Gilbert N. Kahn is a professor of Political Science at Kean University.
In a much more nuanced New York Times column than some might have expected, Tom Friedman gave many people the true definition or goal for President Obama’s trip to Israel next week. In , Mr. Obama Goes to Israel, Friedman explained the frustration that many feel today that Israel is not seizing the moment to improve its international standing and not continue to get plummeted -–frequently unwarrantedly–for its failings.

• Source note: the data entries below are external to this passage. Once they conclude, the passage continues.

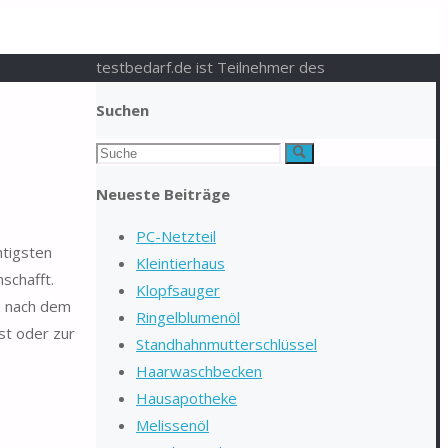
testbedarf.de ist Teilnehmer des
Suchen
Suchen
Suche
nach:
Neueste Beiträge
PC-Netzteil
htigsten
Kleintierhaus
schafft.
Klopfsauger
ch nach dem
Ringelblumenöl
st oder zur
Standhahnmutterschlüssel
Haarwaschbecken
Hausapotheke
Melissenöl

In his conclusion, Friedman wrote:
That’s why I think the most important thing Obama could do on his trip is to publicly and privately ask every Israeli official he meets these questions:
Please tell me how your relentless settlement drive in the West Bank does not end up with Israel embedded there — forever ruling over 2.5 million Palestinians with a colonial-like administration that can only undermine Israel as a Jewish democracy and delegitimize Israel in the world community? I understand why Palestinian dysfunction and the Arab awakening make you wary, but still. Shouldn’t you be constantly testing and testing whether there is a Palestinian partner for a secure peace? After all, you have a huge interest in trying to midwife a decent West Bank Palestinian state that is modern, multireligious and pro-Western — a totally different model from the Muslim Brotherhood variants around you. Everyone is focused on me and what will I do. But, as a friend, I just want to know one thing: What is your long-term strategy? Do you even have one?
Sure the Iranian threat is real and needs to be addressed as well as the economy, military service for the charedim, and the potential unrest in Syria spilling across the border. If Israel, however, does not refocus actively on dealing with the Palestinians, there may well soon not be a two state solution to even consider in the future.